De groep omvat momenteel 22 bedrijven met een gezamenlijke omzet van meer dan 500 miljoen euro (542,00 miljoen dollar) en streeft ernaar om tot 30 bedrijven te komen alvorens een mogelijke beursgang te overwegen.

Ondertussen is het bedrijf begonnen te werken met Bank of America en Citi om strategische opties te beoordelen nadat het de interesse had gewekt van investeringsbedrijven waaronder Carlyle en Permira, aldus twee mensen die dicht bij de zaak staan. Alle geïnteresseerde partijen weigerden commentaar te geven.

"Er zijn geen beursgenoteerde activa die beleggers toegang geven tot de made-in-Italy toeleveringsketen van de luxesector," vertelde VAM CEO Marco Piana aan Reuters.

"Dit is een van de weinige sectoren waar Italiaans zijn een concurrentievoordeel is: er is geen andere geografie waar je dezelfde knowhow hebt als het gaat om de productie van zachte luxeproducten."

Luciano Barbetta, wiens kledingbedrijf in Zuid-Italië zich vorig jaar heeft aangesloten bij Gruppo Florence, zei dat hubs producenten kunnen helpen om vertragingen in de levering van grondstoffen in te halen.

"Doordat er verschillende bedrijven zijn, kunnen we elkaar helpen om bestellingen precies op tijd uit te voeren. En het voelt goed om te weten dat al het gewicht niet alleen op je schouders rust," aldus Barbetta.

PRODUCTIENICHES

De Italiaanse productiesector is ook een jachtterrein voor grote luxemerken die hun toeleveringsketen willen veiligstellen.

Private equity-investeerders en grote modebedrijven zouden concurrenten kunnen zijn, maar KPMG-partner Stefano Cervo wees op toeleveringsniches die goed passen bij fondsen en minder aantrekkelijk zijn voor luxeconglomeraten.

"Voor een groot merk is het zinvol om bijvoorbeeld een leerlooierij te kopen die gespecialiseerd is in zeldzaam leer, maar ik kan me moeilijk voorstellen dat ze geïnteresseerd zouden zijn in bijvoorbeeld de makers van gouden coating voor handtassenkettingen of knopen", zei hij.

"Toch kan er waarde worden gecreëerd door makers van gouden coatings samen te brengen.

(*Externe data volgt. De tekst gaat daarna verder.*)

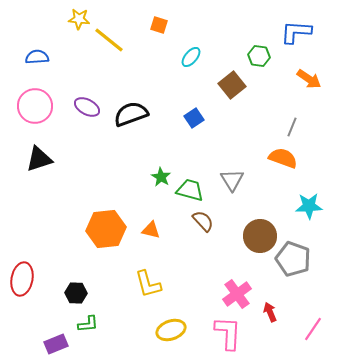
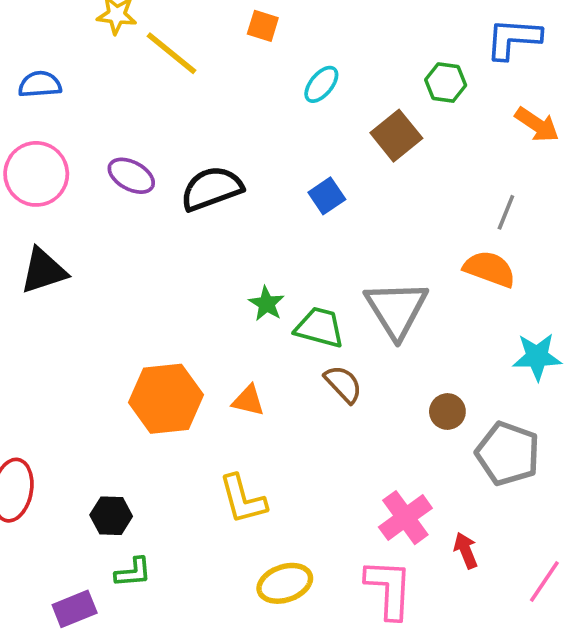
gray triangle: (232, 180) -> (396, 309), size x1.5
brown circle: (260, 236) -> (447, 412), size x0.6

Alleen al vanuit het oogpunt van duurzaamheid maakt schaalgrootte het gemakkelijker om productieafval te recyclen of de koolstofvoetafdruk te verkleinen."

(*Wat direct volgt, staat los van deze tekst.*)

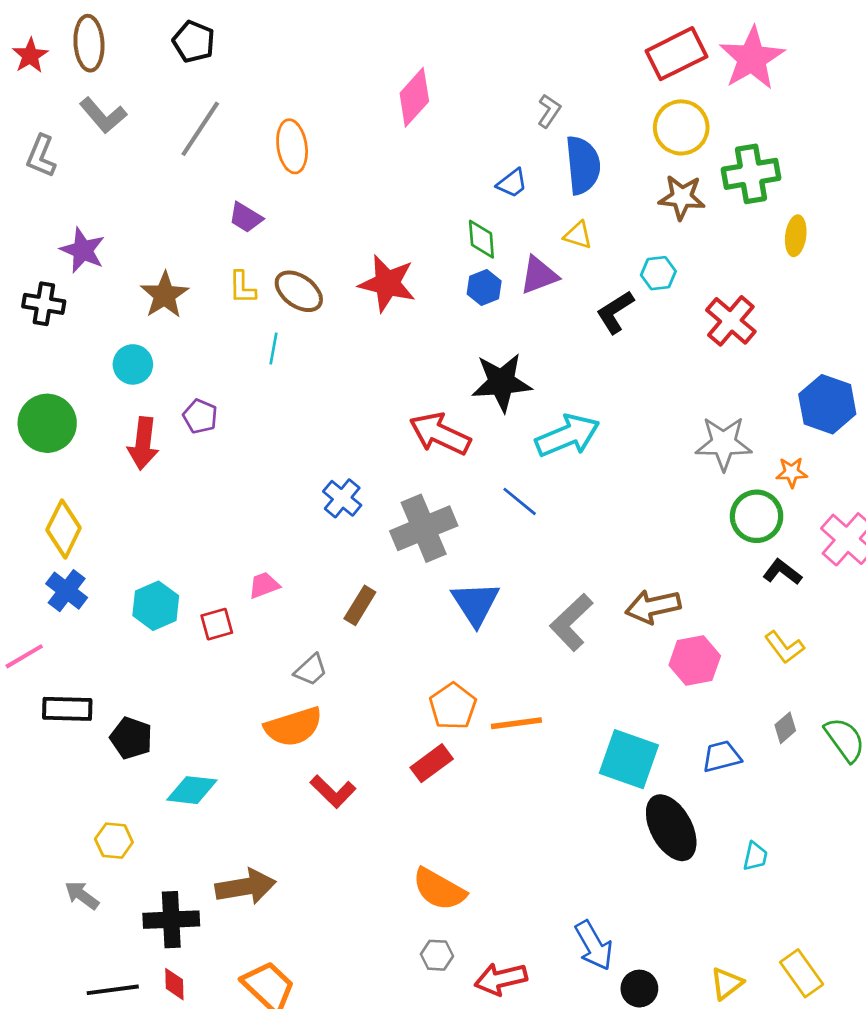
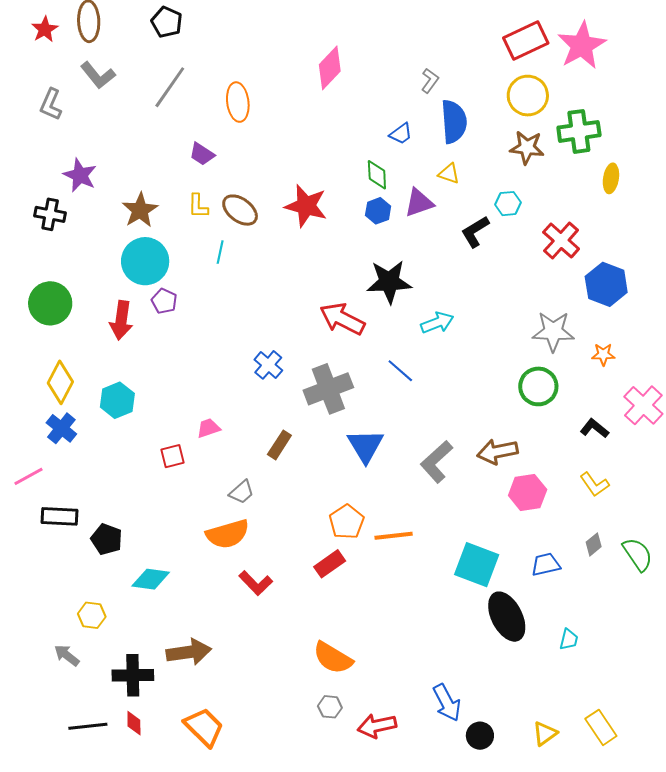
cyan circle: (133, 364) -> (145, 261), moved, size x1.6
blue hexagon: (827, 404) -> (606, 284), moved
cyan arrow: (568, 436) -> (437, 323), size x0.7
green circle: (757, 516) -> (538, 386), moved
cyan hexagon: (156, 606) -> (117, 400), moved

De Italiaanse participatiemaatschappij XENON International heeft bijvoorbeeld ingezet op producenten van materialen en afwerkingen voor luxeartikelen die zij heeft samengebracht in MinervaHub.

De zeven bedrijven in haar portefeuille, waaronder producenten van metalen accessoires of die gespecialiseerd zijn in oppervlakteafwerking, hebben een totale omzet van 180 miljoen euro die MinervaHub wil laten groeien tot 300 miljoen terwijl zij nog eens zes bedrijven onder de loep neemt.

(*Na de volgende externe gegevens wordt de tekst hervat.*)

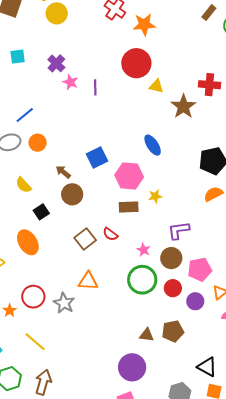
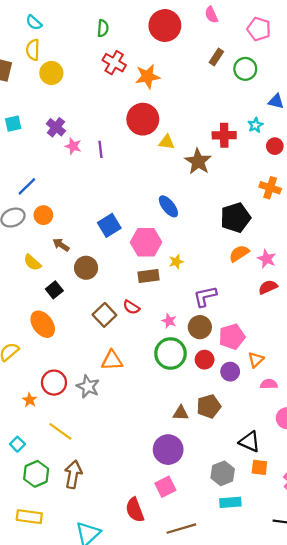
brown arrow: (63, 172) -> (61, 245), moved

MinervaHub biedt haar bedrijven ondersteuning op juridisch en financieel gebied en op het gebied van milieu, maatschappij en goed bestuur (ESG), aldus XENON Founding Partner en Managing Director Franco Prestigiacomo.

Dat is essentieel in een sector die volgens Cervo van KPMG "geobsedeerd" is geraakt door ESG.

"Leveranciers kunnen een groot reputatierisico vormen voor merken", aldus Piana van VAM.

"In de wereld van de sociale media is het te gevaarlijk om geen volledig zicht te hebben op je toeleveringsketen."